== Segment start ==

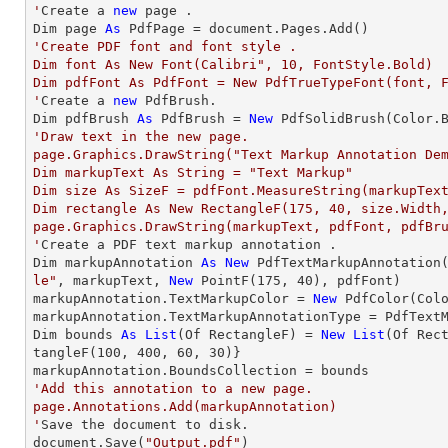
'
Create a 
new
 page .

Dim page 
As
'Create PDF font and font style .

Dim font As New Font(Calibri", 10, FontStyle.Bold)

Dim pdfFont As PdfFont = New PdfTrueTypeFont(font, F
'
Create a 
new
 PdfBrush.

Dim pdfBrush 
As
 PdfBrush = 
New
'Draw text in the new page.

page.Graphics.DrawString("Text Markup Annotation Dem
Dim markupText As String = "Text Markup"

Dim size As SizeF = pdfFont.MeasureString(markupText
Dim rectangle As New RectangleF(175, 40, size.Width,
page.Graphics.DrawString(markupText, pdfFont, pdfBru
'
Create a PDF text markup annotation .

Dim markupAnnotation 
As
New
 PdfTextMarkupAnnotation
le"
, markupText, 
New
 PointF(
175
, 
40
), pdfFont)

markupAnnotation.TextMarkupColor = 
New
 PdfColor(Colo
markupAnnotation.TextMarkupAnnotationType = PdfTextM
Dim bounds 
As
List
(Of RectangleF) = 
New
List
(Of Rec
tangleF(
100
, 
400
, 
60
, 
30
)}

'Add this annotation to a new page.

page.Annotations.Add(markupAnnotation)

'
Save the document to disk.

document.Save(
"Output.pdf"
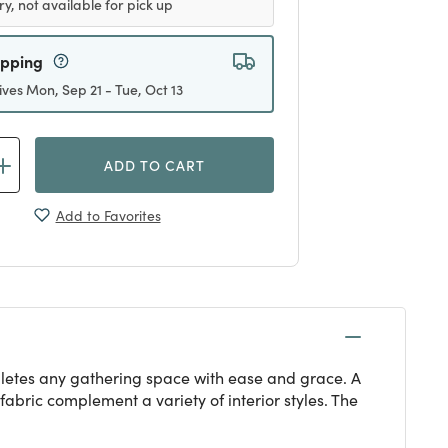
ry, not available for pick up
ipping
ives Mon, Sep 21 - Tue, Oct 13
ADD TO CART
Add to Favorites
mpletes any gathering space with ease and grace. A
fabric complement a variety of interior styles. The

== Segment end ==

## Exercise prompt
Which lines in the data above hold the string "document"? Show each one.

## Response to this task
Save the document to disk.
document.Save(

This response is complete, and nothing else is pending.